Every pediatric hospitalist has their stories of patients with somatic symptom related disorders (SSRD). Mine was “Maria,” a 12-year-old admitted to the hospital with abdominal pain. Despite our suspicion that her pain was non-organic, she remained hospitalized for 3 weeks of imaging, testing, and consults. All the while, Maria and her family grew increasingly frustrated with our team’s communication and the lack of a clear diagnosis. 

“Characteristics and Resource Utilization of Hospitalized Children with Somatic Symptoms,” by Roelf et al. in this issue of Hospital Pediatrics describes a cohort of 173 children ages 3–18 with SSRD like Maria admitted to a children’s hospital (10.1542/hpeds.2024-007847). Patients had a median of 9 lab studies and 1 imaging study during their hospitalization. A total of 220 physician consults and 360 non-physician consults were performed for the 173 patients included.

Most patients presented with neurologic symptoms. However, it was those with non-neurologic (“somatoform-specific”) SSRD who had a longer duration of stay, more labs, and a higher total admission charge. Altogether, the average charge per patient was $23,942, and the average length of stay was 2 days.

These findings point to a guiding principle for SSRD—high-value care, defined as quality divided by cost. The very high cost for these patients is clear. An important question is whether the extensive workup produces the intended quality, and if not, then why patients receive it. 

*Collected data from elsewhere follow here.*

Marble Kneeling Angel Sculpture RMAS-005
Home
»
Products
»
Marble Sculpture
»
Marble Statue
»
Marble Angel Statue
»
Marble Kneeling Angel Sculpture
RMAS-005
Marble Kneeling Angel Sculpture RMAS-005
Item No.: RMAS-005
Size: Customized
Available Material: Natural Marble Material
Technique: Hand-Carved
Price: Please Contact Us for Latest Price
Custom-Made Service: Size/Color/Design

Diagnostic uncertainty is one driver for this. Some work-up is often warranted. At the same time, physicians often feel confident about the SSRD diagnosis earlier than we express it to our patients. Hospitalists must navigate this tension—pursuing work-up judiciously and in alliance with families while acknowledging the likelihood that the child’s symptoms are somatic. The large differences observed here in the degree of work-up between neurologic and non-neurologic SSRD may reflect our increased discomfort in “walking two paths” for the latter sub-type. 

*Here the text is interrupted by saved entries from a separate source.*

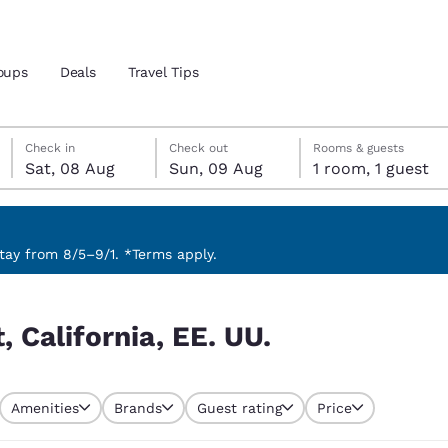
oups
Deals
Travel Tips
Saturday, 8 August
Sunday, 9 August
Sunday, 9 August check-out date selected
Saturday, 8 August check-in date selected
Check in
Check out
Rooms & guests
Sat, 08 Aug
Sun, 09 Aug
1 room, 1 guest
and location
 preferred language
ay from 8/5–9/1. *Terms apply.
tes
Estados Unidos
América Lat
 California, EE. UU.
Español
Español
atina
Latin America
Canada
English
English
Amenities
Brands
Guest rating
Price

The authors discuss a clinical pathway at their institution to guide clinicians down these paths. Our institution has a similar pathway that highlights several key skills: listening with curiosity, acknowledging symptoms as real and distressing, and naming SSRD. Metaphors (such as pain as a mis-calibrated smoke detector firing without its normal trigger) can help kids and families understand the diagnosis.

Last, hospitalists should convey the harms of the hospital setting and identify and connect families to outpatient resources. Primary care pediatricians, therapists, and school-based providers are well poised to continue necessary anxiety and symptom-reduction strategies, but only if we clearly communicate the diagnosis to them. To that end, our pathway includes templated letters to improve the communication of the diagnosis across patients’ treatment landscape.

SSRD is a challenging diagnosis for hospital physicians and families. Please check out “Characteristics and Resource Utilization of Hospitalized Children with Somatic Symptoms” to gain a deeper understanding of the inpatient care we provide for SSRD and its sub-types as we work toward care that empowers hospitalists, lessens family frustration, and promotes high-value medicine.